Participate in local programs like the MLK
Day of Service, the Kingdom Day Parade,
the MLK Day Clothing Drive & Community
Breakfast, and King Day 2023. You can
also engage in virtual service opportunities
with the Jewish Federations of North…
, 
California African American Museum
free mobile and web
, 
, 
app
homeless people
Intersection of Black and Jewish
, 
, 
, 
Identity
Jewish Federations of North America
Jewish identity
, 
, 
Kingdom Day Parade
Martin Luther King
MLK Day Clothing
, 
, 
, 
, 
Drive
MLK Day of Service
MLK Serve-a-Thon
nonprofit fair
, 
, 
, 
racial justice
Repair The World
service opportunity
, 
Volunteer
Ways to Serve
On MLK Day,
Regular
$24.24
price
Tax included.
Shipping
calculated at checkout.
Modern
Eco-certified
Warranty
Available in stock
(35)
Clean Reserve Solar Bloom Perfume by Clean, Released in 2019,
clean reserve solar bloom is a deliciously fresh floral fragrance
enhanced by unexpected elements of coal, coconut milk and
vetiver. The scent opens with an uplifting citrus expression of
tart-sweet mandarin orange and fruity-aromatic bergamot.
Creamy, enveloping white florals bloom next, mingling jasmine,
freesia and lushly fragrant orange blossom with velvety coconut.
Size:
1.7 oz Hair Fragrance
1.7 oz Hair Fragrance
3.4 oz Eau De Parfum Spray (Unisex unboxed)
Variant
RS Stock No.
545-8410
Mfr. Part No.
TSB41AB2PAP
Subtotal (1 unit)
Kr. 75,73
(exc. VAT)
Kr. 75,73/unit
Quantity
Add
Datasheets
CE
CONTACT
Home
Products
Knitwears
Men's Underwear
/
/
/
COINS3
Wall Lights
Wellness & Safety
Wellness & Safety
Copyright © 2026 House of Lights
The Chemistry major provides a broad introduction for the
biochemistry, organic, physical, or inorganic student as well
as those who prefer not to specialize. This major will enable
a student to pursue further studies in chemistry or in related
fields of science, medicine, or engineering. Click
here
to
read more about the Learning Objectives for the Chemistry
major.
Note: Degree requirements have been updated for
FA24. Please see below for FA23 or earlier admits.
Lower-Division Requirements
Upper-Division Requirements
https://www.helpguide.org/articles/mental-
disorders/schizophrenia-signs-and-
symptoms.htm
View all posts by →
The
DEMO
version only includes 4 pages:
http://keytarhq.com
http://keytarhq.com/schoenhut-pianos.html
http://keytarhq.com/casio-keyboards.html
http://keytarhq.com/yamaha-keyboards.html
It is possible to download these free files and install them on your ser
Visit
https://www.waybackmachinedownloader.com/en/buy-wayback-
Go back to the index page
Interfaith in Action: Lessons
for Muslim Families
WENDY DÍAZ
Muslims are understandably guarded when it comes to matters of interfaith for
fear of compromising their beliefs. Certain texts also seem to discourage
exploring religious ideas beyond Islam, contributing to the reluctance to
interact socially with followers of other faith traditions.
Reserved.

* * *

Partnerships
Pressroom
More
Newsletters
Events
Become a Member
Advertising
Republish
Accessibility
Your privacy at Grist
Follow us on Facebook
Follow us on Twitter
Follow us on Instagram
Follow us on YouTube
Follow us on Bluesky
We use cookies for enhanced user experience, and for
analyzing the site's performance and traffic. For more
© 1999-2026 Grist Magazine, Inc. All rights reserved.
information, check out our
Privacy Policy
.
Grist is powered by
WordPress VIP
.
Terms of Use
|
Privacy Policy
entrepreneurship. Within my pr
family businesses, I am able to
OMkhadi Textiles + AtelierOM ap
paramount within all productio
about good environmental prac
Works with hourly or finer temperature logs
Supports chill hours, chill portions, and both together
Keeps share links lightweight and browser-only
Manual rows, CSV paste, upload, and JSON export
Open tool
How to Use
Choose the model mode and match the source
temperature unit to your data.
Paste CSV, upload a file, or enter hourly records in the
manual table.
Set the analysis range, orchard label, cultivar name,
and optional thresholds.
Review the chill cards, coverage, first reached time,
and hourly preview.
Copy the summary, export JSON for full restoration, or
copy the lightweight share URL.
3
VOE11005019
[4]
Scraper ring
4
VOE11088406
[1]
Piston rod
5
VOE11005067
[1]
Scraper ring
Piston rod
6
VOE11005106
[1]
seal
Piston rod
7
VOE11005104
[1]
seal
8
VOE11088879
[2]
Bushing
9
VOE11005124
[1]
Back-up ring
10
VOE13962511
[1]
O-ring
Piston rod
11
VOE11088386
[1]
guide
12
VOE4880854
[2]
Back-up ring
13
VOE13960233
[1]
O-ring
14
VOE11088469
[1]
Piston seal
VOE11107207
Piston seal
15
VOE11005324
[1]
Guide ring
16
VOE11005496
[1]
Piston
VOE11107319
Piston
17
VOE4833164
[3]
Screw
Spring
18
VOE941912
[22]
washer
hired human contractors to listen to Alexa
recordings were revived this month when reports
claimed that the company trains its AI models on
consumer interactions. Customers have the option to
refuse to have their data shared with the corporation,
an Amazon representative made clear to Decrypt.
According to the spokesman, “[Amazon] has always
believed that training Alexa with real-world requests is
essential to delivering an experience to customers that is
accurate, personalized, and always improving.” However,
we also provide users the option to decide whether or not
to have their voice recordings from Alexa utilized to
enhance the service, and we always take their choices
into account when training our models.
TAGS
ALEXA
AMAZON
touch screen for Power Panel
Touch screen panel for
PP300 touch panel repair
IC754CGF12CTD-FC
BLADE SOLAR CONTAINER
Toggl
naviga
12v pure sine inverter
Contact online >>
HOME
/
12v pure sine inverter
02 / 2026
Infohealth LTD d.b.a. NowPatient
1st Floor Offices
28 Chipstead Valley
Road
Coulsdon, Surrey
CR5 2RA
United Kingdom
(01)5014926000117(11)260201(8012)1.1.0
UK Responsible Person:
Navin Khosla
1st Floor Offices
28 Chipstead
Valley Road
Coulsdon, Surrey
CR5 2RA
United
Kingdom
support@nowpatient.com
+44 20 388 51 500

ASSIGNMENT: Reproduce exactly the lines above from the line with "we also provide" to the line with "Touch screen panel for", including both, and add nothing.

EXERCISE SOLUTION:
we also provide users the option to decide whether or not
to have their voice recordings from Alexa utilized to
enhance the service, and we always take their choices
into account when training our models.
TAGS
ALEXA
AMAZON
touch screen for Power Panel
Touch screen panel for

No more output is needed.